In the mid 1950s two Nobel laureates, Dr Schally and Dr Guillemin, discovered independently the existence of a compound with stimulatory action on adrenocorticotropin hormone (ACTH) secretion from the pituitary gland in rats and named it corticotropin-releasing factor (CRF).1,2 Its structure remained unclear for almost three more decades, until Vale and his associates identified CRF as a 41-residue amino acid peptide, isolated from ovine hypothalami.3 Scientists from the same research group cloned two CRF receptors, CRF14 and CRF2,5 described urocortins (additional members of the CRF family)6-9 and synthesized peptide antagonists of CRF receptors; the latter substantially contributed to elucidating molecular mechanisms regulated by the CRF system.10-12

THE CRF FAMILY: NEUROPEPTIDES  AND RECEPTORS

The CRF family consists of four peptides, including CRF, urocortin 1 (Ucn 1), Ucn 2, Ucn 3 and their binding sites.13 The 41 aa peptide CRF has a common primary structure among mammals, such as humans, primates, dogs and rodents14 and mediates neuroendocrine and behavioral stress responses through the regulation of ACTH secretion by the pituitary gland. Ucn 1 is a 40 aa peptide that displays highly conserved primary structure among mammalian species, such as sheep, rat and mouse; it shares 45% sequence homology with CRF.15,16 Ucn 1 may be traced in the pituitary, hypothalamus, the Edinger-Westphal locus and the periphery, including the gastrointestinal system, thymus, heart, spleen, kidneys and testis.16-19 Ucn 2, a 38 aa peptide, and Ucn 3 are both expressed in multiple sites of the central nervous system (CNS), similarly to CRF and Ucn 1. Concurrently, Ucn 2 may be identified in the heart, adrenals and blood cells and Ucn 3 in the skin, muscles, adrenals and gut.7,9,20

The aforementioned four neuropeptides of the CRF system act through two receptors, CRF1 and/or CRF2, which have been cloned from two separate genes that present 70% identity at the aa level.21 Both CRF receptors belong to class B1 of the G-protein-coupled receptor superfamily5,22-24 and, due to their extensive splicing, CRF1 and CRF2 present various isoforms.
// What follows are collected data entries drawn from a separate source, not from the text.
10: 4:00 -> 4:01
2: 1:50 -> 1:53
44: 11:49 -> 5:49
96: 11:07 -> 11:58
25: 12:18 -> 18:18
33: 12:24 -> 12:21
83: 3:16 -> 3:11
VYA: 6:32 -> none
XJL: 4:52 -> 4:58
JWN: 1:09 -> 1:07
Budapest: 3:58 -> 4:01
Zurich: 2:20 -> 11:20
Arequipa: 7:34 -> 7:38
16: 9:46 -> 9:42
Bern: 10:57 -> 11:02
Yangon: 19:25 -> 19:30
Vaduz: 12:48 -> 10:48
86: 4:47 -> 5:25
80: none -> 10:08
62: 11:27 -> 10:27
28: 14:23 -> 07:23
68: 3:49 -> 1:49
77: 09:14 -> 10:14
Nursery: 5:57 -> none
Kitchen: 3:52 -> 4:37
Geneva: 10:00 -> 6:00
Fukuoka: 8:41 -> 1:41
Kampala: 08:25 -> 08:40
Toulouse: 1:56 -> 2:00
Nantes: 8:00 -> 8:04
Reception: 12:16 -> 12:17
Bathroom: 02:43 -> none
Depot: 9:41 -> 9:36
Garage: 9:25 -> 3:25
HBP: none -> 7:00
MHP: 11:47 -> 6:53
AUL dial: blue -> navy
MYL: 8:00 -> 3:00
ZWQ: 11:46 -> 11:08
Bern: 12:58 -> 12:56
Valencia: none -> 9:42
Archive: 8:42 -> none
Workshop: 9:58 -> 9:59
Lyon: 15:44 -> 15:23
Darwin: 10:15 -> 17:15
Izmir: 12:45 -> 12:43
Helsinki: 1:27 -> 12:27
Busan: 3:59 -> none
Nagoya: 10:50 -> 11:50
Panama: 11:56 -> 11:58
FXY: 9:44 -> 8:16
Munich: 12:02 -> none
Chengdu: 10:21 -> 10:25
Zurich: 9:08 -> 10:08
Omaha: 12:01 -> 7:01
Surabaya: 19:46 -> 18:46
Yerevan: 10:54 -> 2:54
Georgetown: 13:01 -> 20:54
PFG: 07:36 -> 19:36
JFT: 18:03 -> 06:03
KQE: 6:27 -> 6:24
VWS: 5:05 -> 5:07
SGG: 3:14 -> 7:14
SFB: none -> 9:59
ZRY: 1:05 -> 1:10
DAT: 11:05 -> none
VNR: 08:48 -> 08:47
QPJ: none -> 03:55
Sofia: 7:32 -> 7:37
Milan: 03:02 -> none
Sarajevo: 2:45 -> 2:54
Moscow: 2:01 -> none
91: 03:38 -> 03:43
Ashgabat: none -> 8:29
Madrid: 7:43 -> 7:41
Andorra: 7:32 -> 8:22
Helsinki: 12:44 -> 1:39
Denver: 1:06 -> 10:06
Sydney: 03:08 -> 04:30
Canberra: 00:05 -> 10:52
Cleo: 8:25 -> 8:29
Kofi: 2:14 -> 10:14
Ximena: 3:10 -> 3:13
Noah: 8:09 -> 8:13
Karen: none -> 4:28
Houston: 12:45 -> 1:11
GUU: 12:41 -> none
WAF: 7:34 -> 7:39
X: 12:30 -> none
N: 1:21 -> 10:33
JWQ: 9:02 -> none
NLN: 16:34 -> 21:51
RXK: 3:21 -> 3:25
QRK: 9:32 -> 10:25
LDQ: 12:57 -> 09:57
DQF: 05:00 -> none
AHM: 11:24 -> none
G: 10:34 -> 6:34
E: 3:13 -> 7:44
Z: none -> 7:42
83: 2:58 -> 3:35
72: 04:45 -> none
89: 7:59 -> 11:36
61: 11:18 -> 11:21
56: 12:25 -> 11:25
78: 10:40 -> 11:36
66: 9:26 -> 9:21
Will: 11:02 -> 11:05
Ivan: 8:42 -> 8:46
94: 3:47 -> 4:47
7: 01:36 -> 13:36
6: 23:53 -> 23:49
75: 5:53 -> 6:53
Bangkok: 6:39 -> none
With regard to CRF1, CRF1a, primarily expressed in the pituitary and the brain, appears to be the unique isoform, which is coupled directly to adenylate cyclase, although new splicing variants are emerging and may play a critical role in CRF signaling.25-28 Alternatively, CRF2 has three functional splice variants (CRF2a, CRF2b and CRF2c) differing in their extracellular N-terminal domain. They are located in the CNS, skeletal muscles, heart and testis.5,13,22,29-31 The CRF system receptors display different binding characteristics with their ligands. The CRF1a has high affinity to CRF and Ucn 1 and no affinity to Ucn 2 and Ucn 3. On the contrary, the CRF2a and CRF2b display high affinity to Ucn 1, Ucn 2 and Ucn 3 and lower affinity to CRF.8,9,13,23,32,33 Although Ucn 2 and Ucn 3 have been identified as selective endogenous ligands for CRF2, so far, no endogenous ligand exclusively binding to the CRF1 has been identified.34 Finally, CRF-BP is a 37kDa glycoprotein that was initially identified in the human plasma, dimerizing upon binding to both CRF and Ucn 1 and thus controlling the bioavailability of these peptides.35

CRF NEUROPEPTIDES AND RECEPTORS IN THE PERIPHERY

The neuropeptides of the CRF system were initially thought to be restricted to the pituitary and brain; however, subsequent research discovered that they were widely expressed in the periphery, including multiple non-neuronal sites.36 In the human periphery, CRF is expressed in adrenals (cortex and core), testis, placenta,36,37 intestines, spleen, thymus, skin, pancreas, leucocytes,38,39 endometrium,40 ovaries41 and heart.42 In the rat, extra-hypothalamic CRF has been detected in the myenteric plexus and nervous fibers of the submucosal plexus in intestines and other tissues, such as testis,43 ovaries,44 thymus, spleen45 and adrenals.46,47 Furthermore, CRF has been discovered in mice,48 dogs,49 cows,50 baboons51 and monkeys.52 Nonetheless, it should be noted that all studies conducted prior to the characterization of the homologue Ucns should be confirmed by selective CRF antibodies.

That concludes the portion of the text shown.